As is no secret, I spend a lot of time reading diaries and correspondence of the British aristocracy in the 18th Century. One of the events which I come across in several different sets of sources is the suicide of Hon. John Damer, and I find that the various mentions of it at the time depict many interesting aspects of aristocratic life in that era. I am going to post some excerpts of contemporary accounts which I find of particular interest, and I think might be of interest to others who read this Group. Walpole’s account of other instances of sons running up huge debts is particularly interesting. More details of such instances can be found in his Correspondence.
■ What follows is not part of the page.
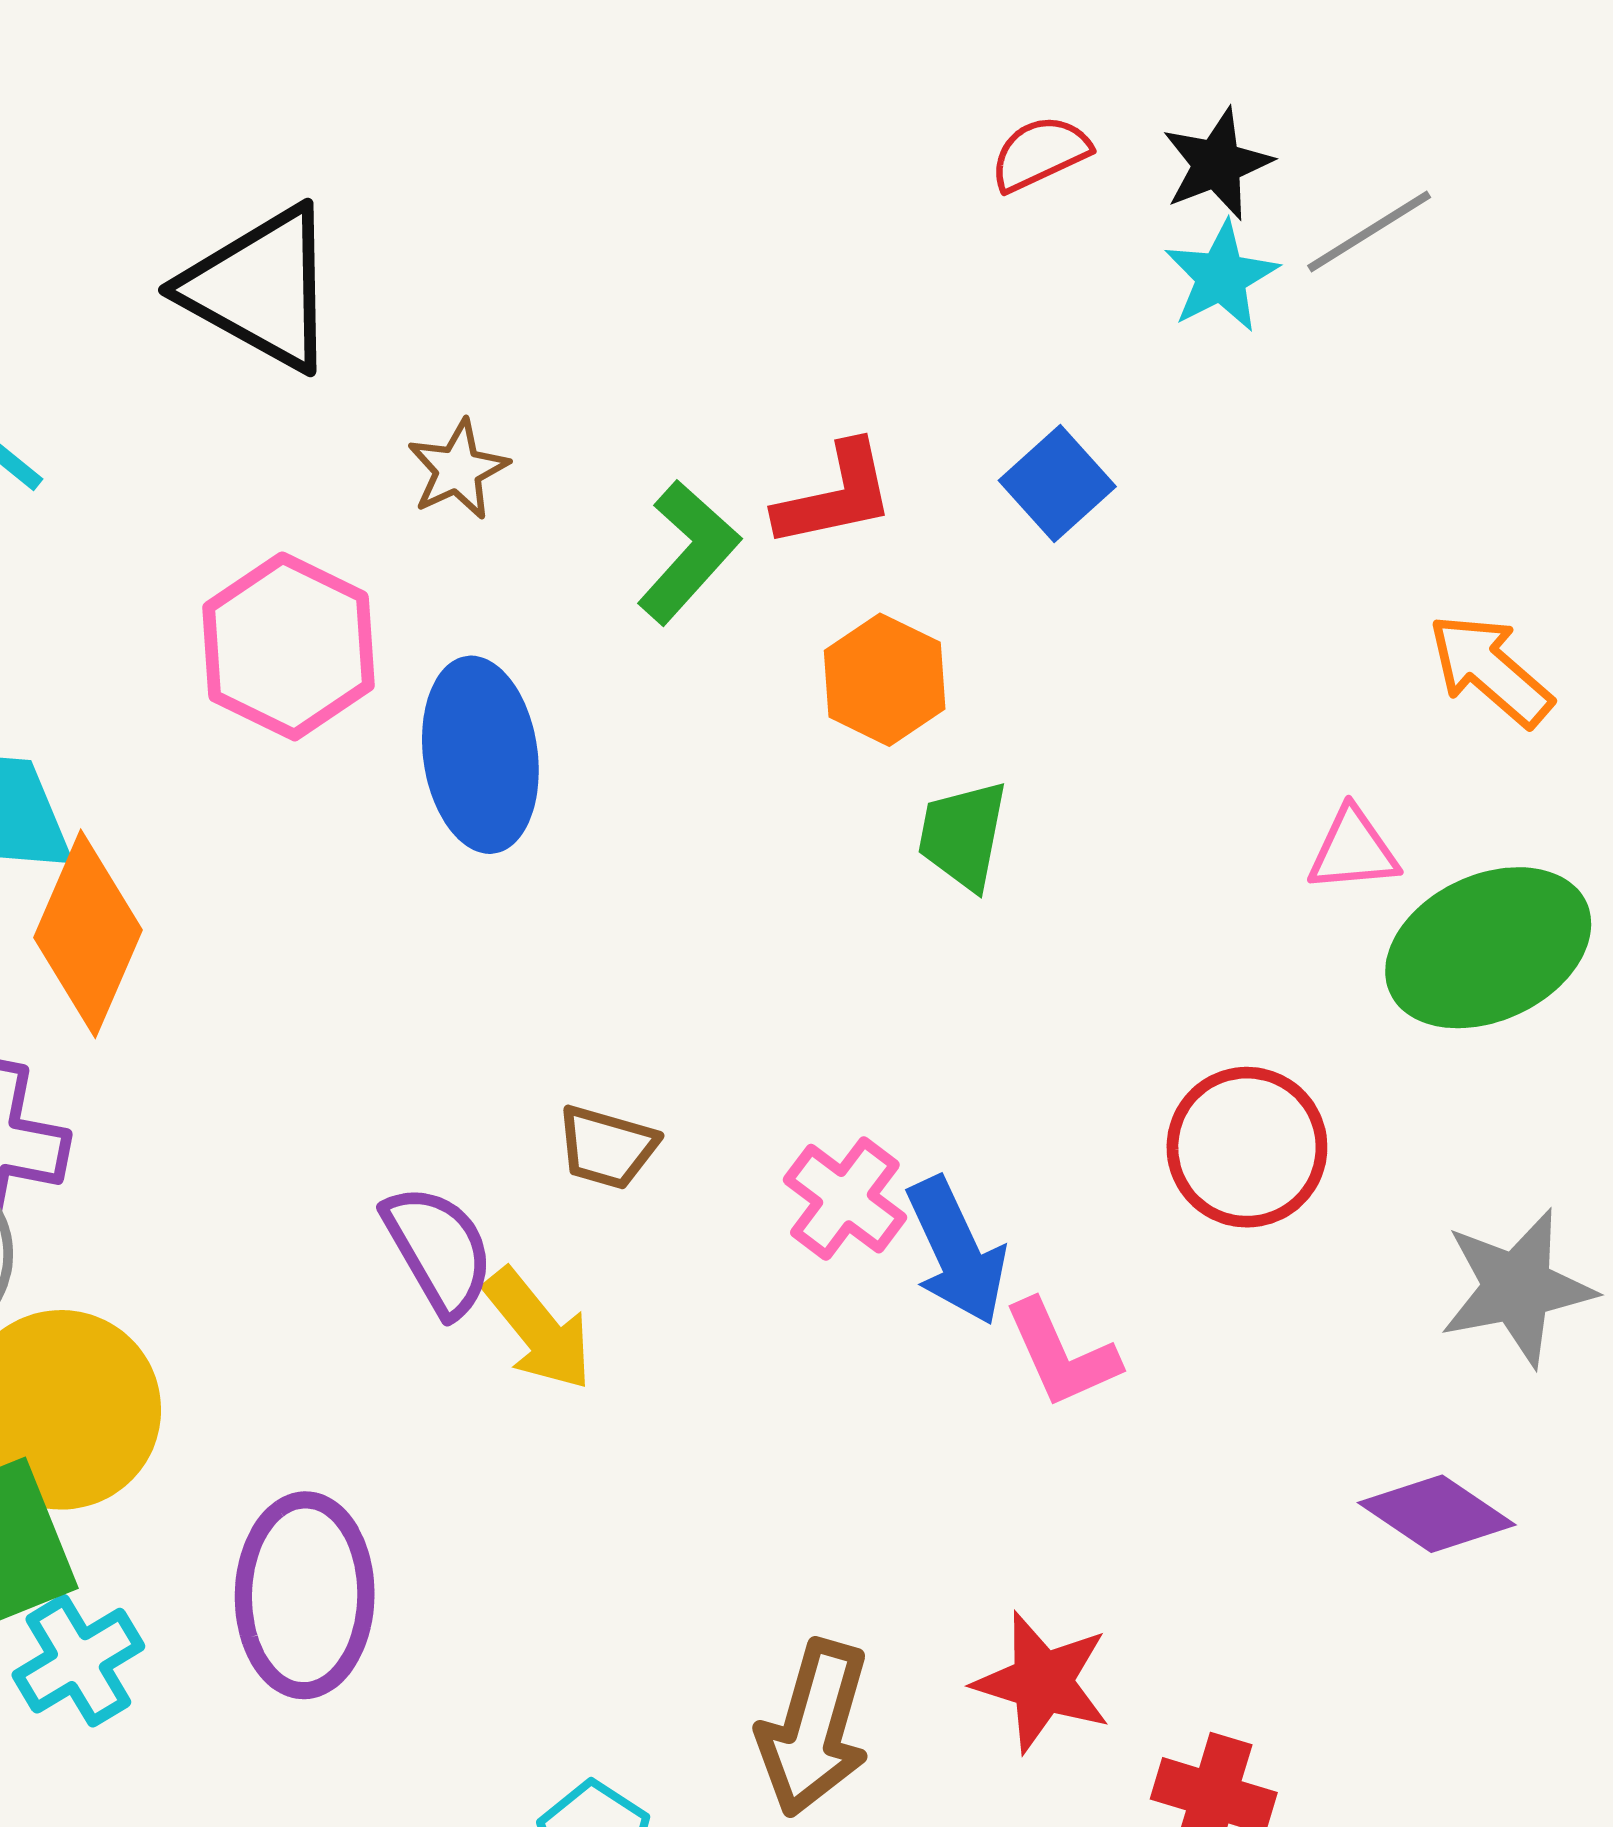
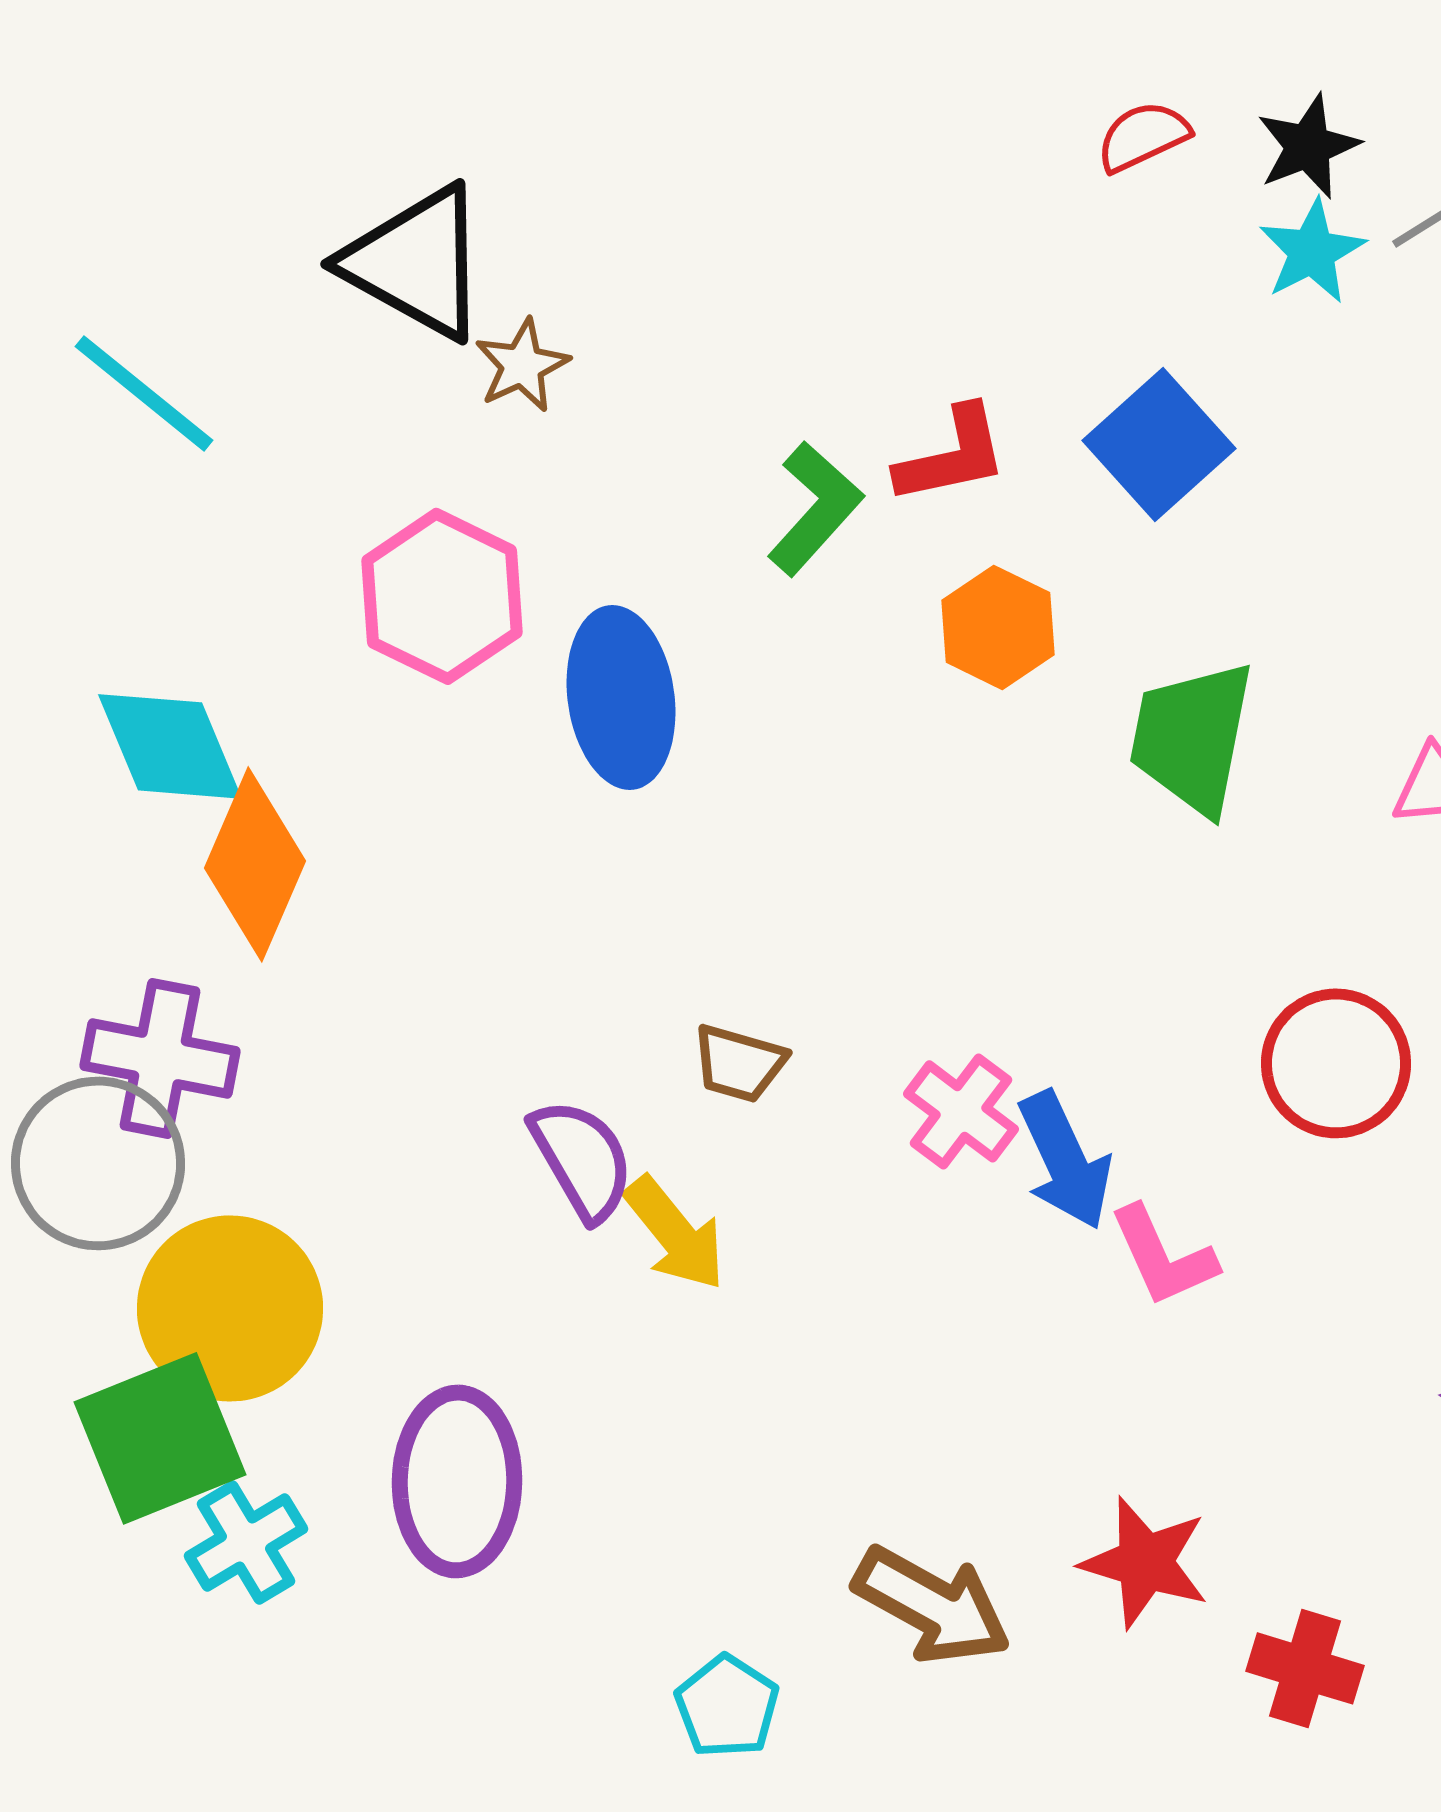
brown star: (458, 470) -> (522, 365), moved
blue square: (1057, 484) -> (1159, 444), size x1.4
green trapezoid: (963, 835) -> (1192, 737), moved, size x1.5
brown arrow: (814, 1728) -> (932, 1605), turned -77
To summarize, Hon. John Damer, finding that he and his brothers had become heavily in debt, and that their father refused to help them get out of debt, shot himself at a tavern. His father blamed the widow, though everyone else pretty much held her blameless. At any rate the father confiscated all the widow’s property he could, and cut ties with her.
This event appears in many contemporary correspondences and diaries because Mrs Damer, especially, was related to many of the people who wrote them.
John Damer was son of Joseph Damer, Baron Milton [later Earl of Dorchester], by his wife Lady Caroline Sackville.
Mrs Damer was the only child of Gen. Hon. Henry Seymour Conway (brother of Lord Hertford, and life-long closest friend of his first cousin, Horace Walpole) and of his wife, Caroline Campbell, Dowager Countess of Ailesbury. By her first marriage, Lady Ailesbury was mother of the Duchess of Richmond, which explains why Mrs Damer is frequently mentioned in the correspondences of the Lennox, Fox and Leinster families.
Mrs Damer became a skilled sculptress. Walpole left her a life interest in his magnificent house at Strawberry Hill, which went to the more closely related Waldegraves only after Mrs Damer’s death.
https://en.wikipedia.org/wiki/Anne_Seymour_Damer
I will try to break this up into a few separate parts so that no one post is too long.
Lord Hertford to Walpole, 15 Aug 1776:
"Dear Horry,
I have just sent a letter to my son Henry at Park Place, desiring him, as he may do it less abruptly, to acquaint my brother and Lady Ailesbury that their son-in-law Mr John Damer shot himself this morning at three o'clock.
He did it in a most profligate and abandoned way at a tavern in Covent Garden, the particulars of which I can tell you when we meet; they are not fit for the public ear, and if possible still less for that of his relations."
Walpole to Lady Ossory, 16 Aug 1776:
"Today I have heard the shocking news of M r Damer's death, who shot himself yesterday at three o'clock in the morning at a tavern in Covent Garden. My first alarm was for Mr Conway, not knowing what effect such a
horrid surprise would have on him scarce recovered from an attack himself; happily it proves his nerves were not affected, for I have had a very calm letter from him on the occasion. They have sent for me to town, and I shall go tomorrow morning. Mr Charles Fox with infinite good-nature met Mrs Damer coming to town, and stopped her to prepare her for the dismal event. It is almost impossible to refrain from bursting out into commonplace reflections on this occasion — but can the walls of Almack's help moralizing, when £5000 a year in present and £22,000 in reversion are not sufficient for happiness, and cannot check a pistol! For the first time in my life I think I do not wish Lord Ossory a son, or Lady Anne greatly
married! What a distracted nation! I do not wonder Dr Battie died worth £100,000. Will anybody be worth a shilling but mad-doctors? " [Dr Battie owned a large lunatic asylum, per a footnote]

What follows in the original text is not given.